Resigning divisions of the National Infrastructure Advisory Council also told the president’s failure to single out neo-Nazis and white supremacists for conviction after a violent rally earlier this period in Charlottesville, Virginia.
“The moral foundation of our nation is the justification on which our physical foundation is built,” the council members stated in a society resignation letter.
The resignation letter, acquired by News, also cites Trump’s choice to withdraw from the Paris weather change cooperation and to revoke building measures related to flooding risk.

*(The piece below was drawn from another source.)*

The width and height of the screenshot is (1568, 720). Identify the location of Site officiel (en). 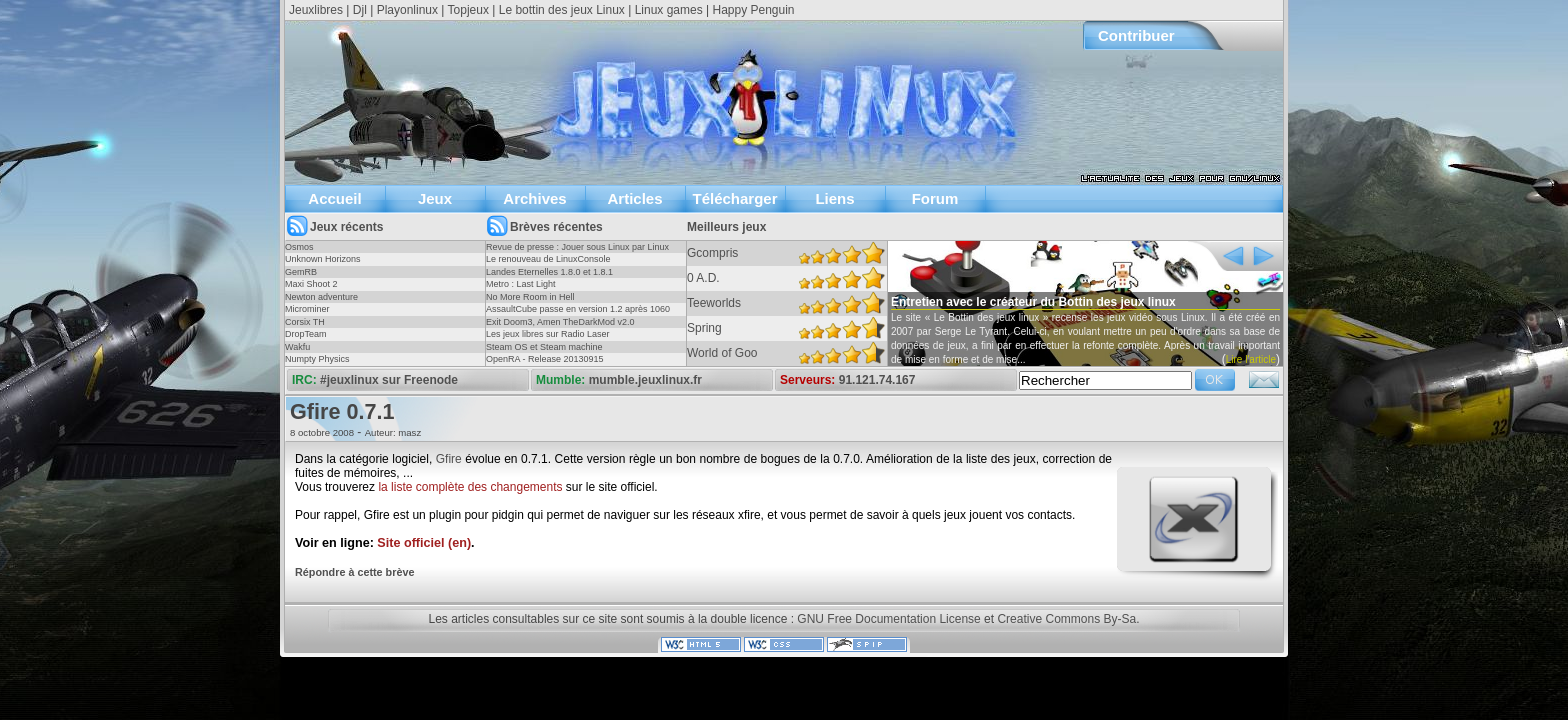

“Your activities have endangered the security of the country I took an oath to protect,” the report writers tell the president.
The submissions come after Trump dismissed two business advisory committees beginning this month following a wave of resignations by chief executive officers. Those CEOs likewise condemned Trump’s response to the intensity in Charlottesville.
The former infrastructure Council members especially faulted Trump administration efforts to secure the digital security of election systems.
“You have given inadequate attention to the increasing threats to the cyber security of the important systems upon which all Americans depend, including those affecting the systems maintaining our democratic election process,” the letter states.
Former Homeland Security Secretary John Kelly remained an Obama administration attempt to shift federal resources to shore up the cyber security of land and local election infrastructure following Russian efforts to intervene in the 2016 election. Kelly also stuck with an Obama-era choice to label election systems critical foundation an official Homeland Security Department designation that gives it easier to commit federal resources to protect them.
Trump, however, has frequently questioned whether that interference occurred and if Russia was guilty of it.